Actually, no one knows to what extent narcotics addiction has taken hold among the city's teen­agers. Mayor Impellitteri admits he doesn't know. Police Commissioner Thomas F. Murphy, chairman of a committee named last December by the Mayor to study the problem is trying to find out. So is a special committee set up by the Welfare Council.

Representative Louis B. Heller, Democrat of Brooklyn, offered in Congress last week a bill to establish a joint Senate-House committee to study the narcotics problem, with special reference to sales to minors.

The Mayor said yesterday that the city's law enforcement, welfare and health agencies were giving serious attention to the question.

"I am pleased," he said, "with the increased police activity which has rid our streets of many narcotics peddlers. The Department of Hospitals is making maximum use of its limited facilities to give emergency treatment to some young addicts.
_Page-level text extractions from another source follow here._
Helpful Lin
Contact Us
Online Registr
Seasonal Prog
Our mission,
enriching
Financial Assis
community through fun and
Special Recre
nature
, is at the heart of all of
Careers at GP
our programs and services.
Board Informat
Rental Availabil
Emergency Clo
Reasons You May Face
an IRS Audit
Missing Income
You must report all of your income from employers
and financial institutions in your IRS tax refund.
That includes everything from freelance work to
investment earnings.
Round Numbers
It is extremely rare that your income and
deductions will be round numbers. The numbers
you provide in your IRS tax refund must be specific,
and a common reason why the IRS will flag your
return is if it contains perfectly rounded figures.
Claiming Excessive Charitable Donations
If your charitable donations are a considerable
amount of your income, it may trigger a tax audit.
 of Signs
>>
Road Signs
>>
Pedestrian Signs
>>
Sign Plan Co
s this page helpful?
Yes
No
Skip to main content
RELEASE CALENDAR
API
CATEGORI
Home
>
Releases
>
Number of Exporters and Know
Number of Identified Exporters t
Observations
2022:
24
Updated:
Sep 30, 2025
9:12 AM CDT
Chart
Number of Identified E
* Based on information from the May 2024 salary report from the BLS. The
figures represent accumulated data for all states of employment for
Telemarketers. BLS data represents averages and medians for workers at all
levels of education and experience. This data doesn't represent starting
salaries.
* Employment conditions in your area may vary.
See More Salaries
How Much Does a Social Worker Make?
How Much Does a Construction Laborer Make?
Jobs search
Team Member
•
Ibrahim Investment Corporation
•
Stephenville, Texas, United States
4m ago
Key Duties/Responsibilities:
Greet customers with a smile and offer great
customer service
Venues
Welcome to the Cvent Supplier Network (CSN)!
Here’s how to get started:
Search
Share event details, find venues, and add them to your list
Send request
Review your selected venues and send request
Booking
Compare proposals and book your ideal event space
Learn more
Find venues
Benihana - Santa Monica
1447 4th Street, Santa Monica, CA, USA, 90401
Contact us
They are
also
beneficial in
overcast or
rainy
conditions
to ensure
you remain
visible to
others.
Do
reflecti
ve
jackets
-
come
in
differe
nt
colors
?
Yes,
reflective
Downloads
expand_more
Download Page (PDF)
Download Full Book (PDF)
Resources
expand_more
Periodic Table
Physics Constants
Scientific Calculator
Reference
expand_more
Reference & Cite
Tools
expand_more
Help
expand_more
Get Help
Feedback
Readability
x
Other municipal agencies, including the New York City Youth Board, are working on the problem from the preventative angle.

"The secrecy with which addicts surround themselves makes it difficult, if not impossible, to determine how many young people have fallen victims to this disease. I am confident that the spread of addiction will be halted with the aid of this committee."

Commissioner Murphy said there was no way to measure accurately the extent of addiction, but "the increase in the number of arrests for sale and possession and the crowded condition of the Federal Public Health Service Hospital at Lexington certainly indicate a rise in addiction, especially among teen­agers."

The increase in teen­age cases at the Lexington hospital is shown in the hospital's census breakdown, indicating that while only three per cent of the patients admitted in 1946 were teen­agers, this age group represented eighteen per cent of last year's new cases. Of 15,000 individuals treated at Lexington since the institution was opened in 1935, forty per cent have returned more than once.

The more detailed follow­up survey, made in 1948, attempted to check on patients who had been discharged between Jan 1, 1940, and Dec. 31, 1947. Pointing out that most of them had been adults, De. Vogel said:

"Inasmuch as many of the teen­age addicts do not have strongly organized personality or psychiatric disorders, and considering the fact that being under age we do not discharge them against advice except upon the request of their parents, treatment results may be significantly better than for the older group."

The New York group of former patients at Lexington, organized as Narcotics Anonymous, holds weekly meetings at one of the Salvation Army buildings. Its members do preventative work with some youth groups and are available day and night to help.